-- Problem description --
I'd like the entries repeated exactly, pictures omitted.

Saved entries
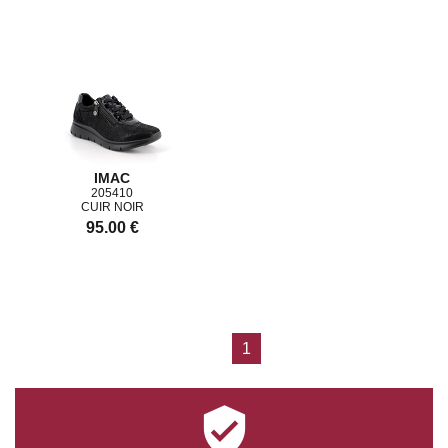
IMAC
205410
CUIR NOIR
95.00 €
1

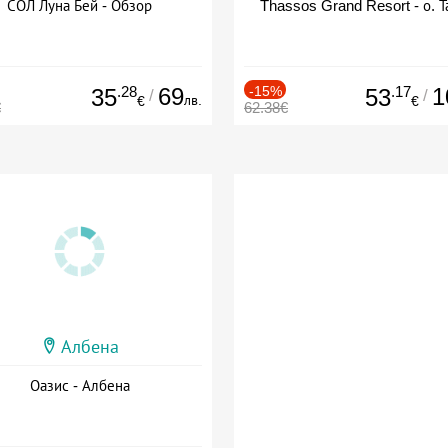
СОЛ Луна Бей - Обзор
Thassos Grand Resort - о. Т
.28
69
-15%
.17
1
35
53
/
/
лв.
€
€
€
62.38€
Албена
Оазис - Албена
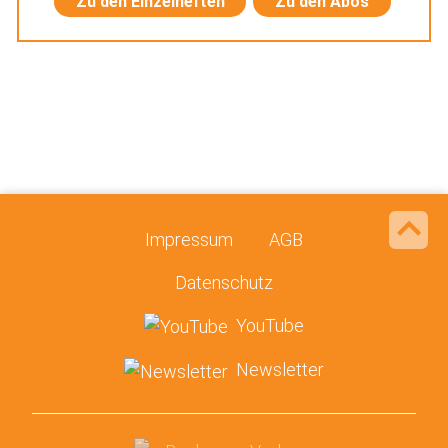
Zu den Einzelheften
Zu den Abos
Impressum
AGB
Datenschutz
YouTube
Newsletter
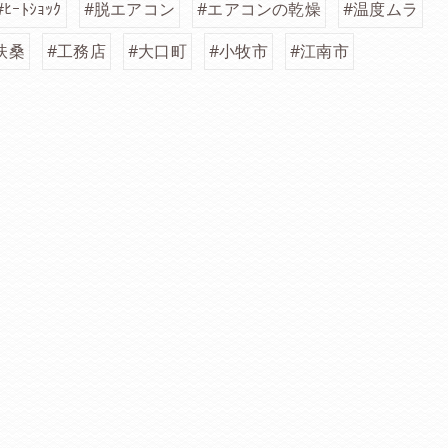
#ﾋｰﾄｼｮｯｸ
#脱エアコン
#エアコンの乾燥
#温度ムラ
扶桑
#工務店
#大口町
#小牧市
#江南市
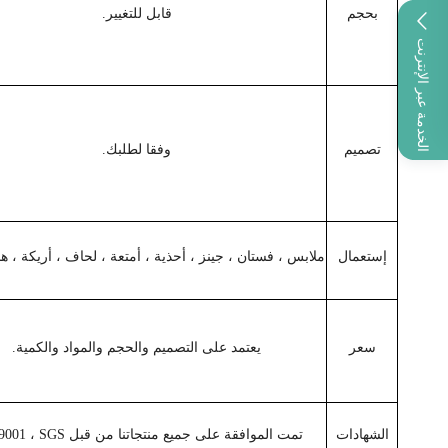
بحجم
قابل للتغيير.
الخدمة عبر الإنترنت
تصميم
وفقا لطلبك.
إستعمال
ملابس ، فستان ، جينز ، أحذية ، أمتعة ، لحاف ، أريكة ، هدي
سعر
يعتمد على التصميم والحجم والمواد والكمية.
الشهادات
تمت الموافقة على جميع منتجاتنا من قبل ISO 9001 ، SGS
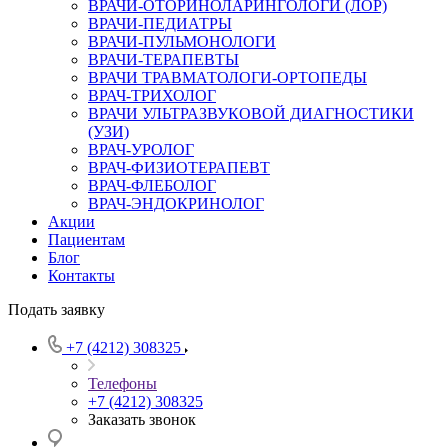
ВРАЧИ-ОТОРИНОЛАРИНГОЛОГИ (ЛОР)
ВРАЧИ-ПЕДИАТРЫ
ВРАЧИ-ПУЛЬМОНОЛОГИ
ВРАЧИ-ТЕРАПЕВТЫ
ВРАЧИ ТРАВМАТОЛОГИ-ОРТОПЕДЫ
ВРАЧ-ТРИХОЛОГ
ВРАЧИ УЛЬТРАЗВУКОВОЙ ДИАГНОСТИКИ
(УЗИ)
ВРАЧ-УРОЛОГ
ВРАЧ-ФИЗИОТЕРАПЕВТ
ВРАЧ-ФЛЕБОЛОГ
ВРАЧ-ЭНДОКРИНОЛОГ
Акции
Пациентам
Блог
Контакты
Подать заявку
+7 (4212) 308325
Телефоны
+7 (4212) 308325
Заказать звонок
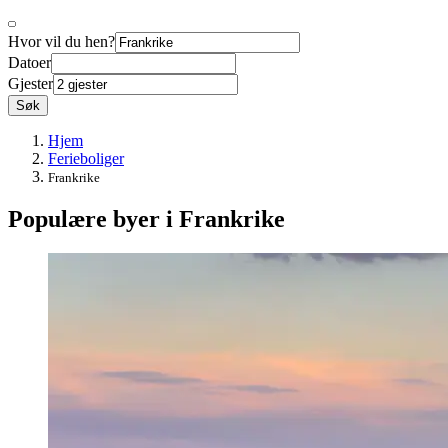
Hvor vil du hen?
Datoer
Gjester
Søk
Hjem
Ferieboliger
Frankrike
Populære byer i Frankrike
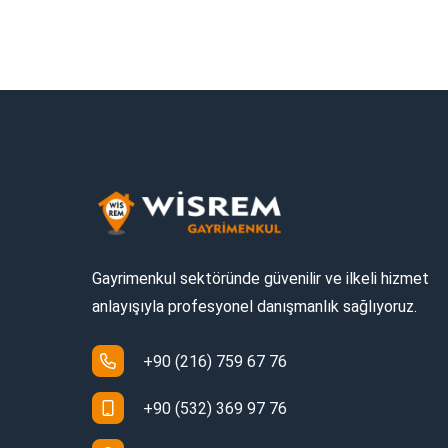
Gayrimenkul sektöründe güvenilir ve ilkeli hizmet
anlayışıyla profesyonel danışmanlık sağlıyoruz.
+90 (216) 759 67 76
+90 (532) 369 97 76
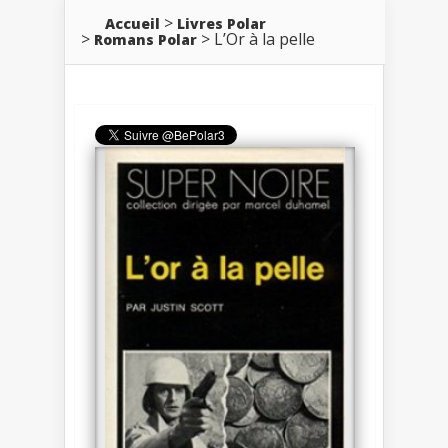
Accueil
Livres Polar
L’Or à la pelle
Romans Polar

-- Written response --
IMAC
205410
CUIR NOIR
95.00 €
1

СОЛ Луна Бей - Обзор
Thassos Grand Resort - о. Т
.28
69
-15%
.17
1
35
53
/
/
лв.
€
€
€
62.38€
Албена
Оазис - Албена
Zu den Einzelheften
Zu den Abos
Impressum
AGB
Datenschutz
YouTube
Newsletter
#ﾋｰﾄｼｮｯｸ
#脱エアコン
#エアコンの乾燥
#温度ムラ
扶桑
#工務店
#大口町
#小牧市
#江南市
بحجم
قابل للتغيير.
الخدمة عبر الإنترنت
تصميم
وفقا لطلبك.
إستعمال
ملابس ، فستان ، جينز ، أحذية ، أمتعة ، لحاف ، أريكة ، هدي
سعر
يعتمد على التصميم والحجم والمواد والكمية.
الشهادات
تمت الموافقة على جميع منتجاتنا من قبل ISO 9001 ، SGS
ВРАЧИ-ОТОРИНОЛАРИНГОЛОГИ (ЛОР)
ВРАЧИ-ПЕДИАТРЫ
ВРАЧИ-ПУЛЬМОНОЛОГИ
ВРАЧИ-ТЕРАПЕВТЫ
ВРАЧИ ТРАВМАТОЛОГИ-ОРТОПЕДЫ
ВРАЧ-ТРИХОЛОГ
ВРАЧИ УЛЬТРАЗВУКОВОЙ ДИАГНОСТИКИ
(УЗИ)
ВРАЧ-УРОЛОГ
ВРАЧ-ФИЗИОТЕРАПЕВТ
ВРАЧ-ФЛЕБОЛОГ
ВРАЧ-ЭНДОКРИНОЛОГ
Акции
Пациентам
Блог
Контакты
Подать заявку
+7 (4212) 308325
Телефоны
+7 (4212) 308325
Заказать звонок
Hvor vil du hen?
Datoer
Gjester
Søk
Hjem
Ferieboliger
Frankrike
Populære byer i Frankrike
Gayrimenkul sektöründe güvenilir ve ilkeli hizmet
anlayışıyla profesyonel danışmanlık sağlıyoruz.
+90 (216) 759 67 76
+90 (532) 369 97 76
Accueil
Livres Polar
L’Or à la pelle
Romans Polar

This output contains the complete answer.